Stamp duty surcharge should be considered when buying a second home for your own use or as a buy-to-let investment. In either case, since April 1, 2016, a stamp duty surcharge of three percent has been levied on second homes.
Stamp duty (stamp duty land tax or SDLT) – is a tax paid by homebuyers when they purchase property or land. For more details about the current SDLT rates see here: https://www.gov.uk/stamp-duty-land-tax/residential-property-rates
Second homes are homes other than the main residence whether they are let or not. It does not matter if the main residence is overseas because a second home in the UK will still be subject to the stamp duty surcharge. However, a buy-to-let property will not attract the higher rate if the main residence is rented, not owned.
The most common situations that need clarification:
- Homebuyers helping a family member to purchase a property will still be treated as second home owners liable for the surcharge.
- Anyone who have bought a new home, but not yet sold the old home, thus owning 2 homes, must pay the three percent surcharge. But, if the old home is sold within three years, the three percent is refunded.

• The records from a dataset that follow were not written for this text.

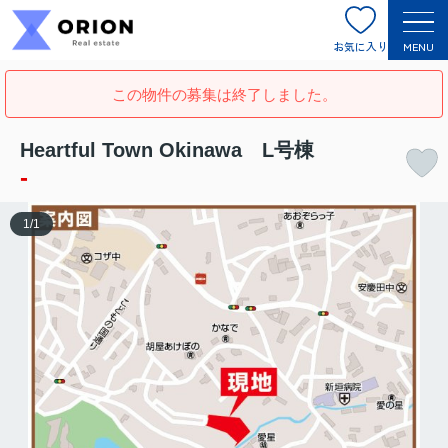
お気に入り
MENU
この物件の募集は終了しました。
Heartful Town Okinawa L号棟
-
1
/
1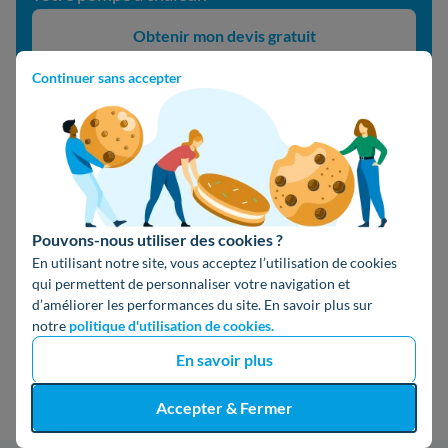
Obtenir mon devis gratuit
Continuer sans accepter
FAQ : vos questions sur le devis pompe
à chaleur air-eau
Quel est le prix d’une pompe à chaleur air-eau ?
Pouvons-nous utiliser des cookies ?
Le
prix moyen d’une pompe à chaleur air-eau
sans
En utilisant notre site, vous acceptez l’utilisation de cookies
l’installation est compris
entre 7 000 et 13 000 € TTC
.
qui permettent de personnaliser votre navigation et
d’améliorer les performances du site. En savoir plus sur
Avec la pose comptez
10 000 à 15 000 €
et jusqu’à
16
notre
politique d'utilisation de cookies.
000 €
avec production d’eau chaude sanitaire
.
En savoir plus
La surface à chauffer peut cependant impacter ce prix,
Accepter & Fermer
prévoyez environ
90 à 130 €/m²
TTC en comptant les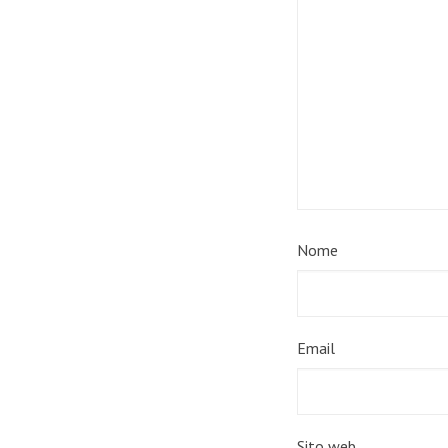
Nome
Email
Sito web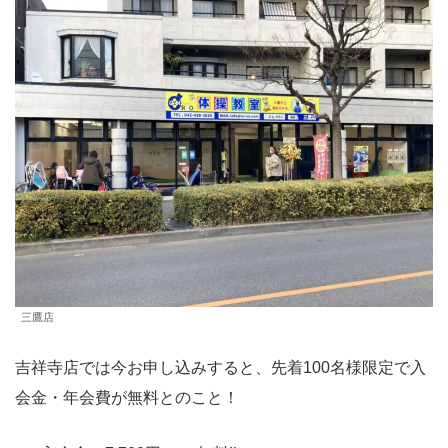
三鷹店
吉祥寺店では今お申し込みすると、先着100名様限定で入
会金・年会費が無料とのこと！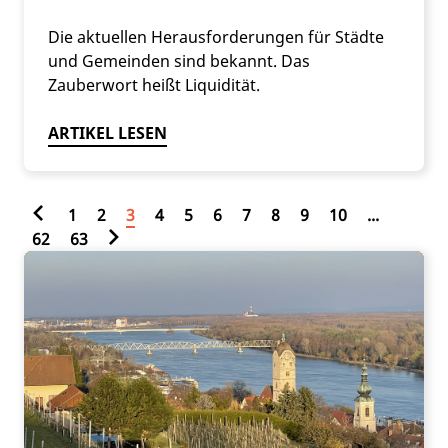
Die aktuellen Herausforderungen für Städte
und Gemeinden sind bekannt. Das
Zauberwort heißt Liquidität.
ARTIKEL LESEN
1
2
3
4
5
6
7
8
9
10
...
62
63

- Moving into a new home, and then letting out the old one does not exclude the three percent surcharge.
- The surcharge does not apply in a case of a couple separated but not divorced owning 2 properties between them. However, couples living together, although not married, will not be able to avoid the surcharge even if one home is one partner’s name and one in the other’s.
- The stamp duty surcharge doesn’t apply to purchases of caravans, mobile homes or houseboats.
- A reduced stamp duty is possible to obtain in certain cases i.e. a second home residential and commercial purposes. In any case, this is best clarified by an accountant or mortgage adviser.